Review jurisdiction not discharged by merely identifying inconsistencies?

Federal Court. Can it be said that "it will almost invariably be the case that there will be differences between the accounts given by a visa applicant" and that the Immigration Assessment Authority's jurisdiction to "review" a decision "is not properly discharged by merely identifying differences between some of the accounts given and labelling those differences “inconsistencies”"?

Some of the questions to the Federal Court (FCA) were as follows:

Question 1: Can it be said that "it will almost invariably be the case that there will be differences between the accounts given by a visa applicant" and that the Immigration Assessment Authority's jurisdiction to "review" a decision "is not properly discharged by merely identifying differences between some of the accounts given and labelling those differences “inconsistencies”"?

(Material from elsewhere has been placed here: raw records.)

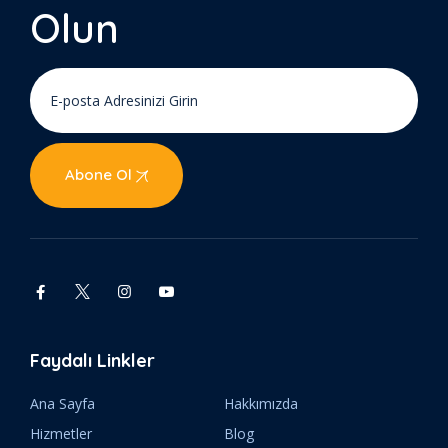
Olun
Abone Ol
Faydalı Linkler
Ana Sayfa
Hakkımızda
Hizmetler
Blog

Question 2: If a respondent to judicial review proceedings does not apparently put the materiality of an error in issue, is the court determining the judicial review application and the judicial review applicant justified in not expressly addressing it?

Question 3: Can it be said that "an emphatic disbelief on one issue can, consciously or subconsciously, affect the consideration of, or weight given to, other evidence of the person who is disbelieved"?

Question 4: Is it "sufficient to conclude for the purposes of materiality that a different decision is unlikely"?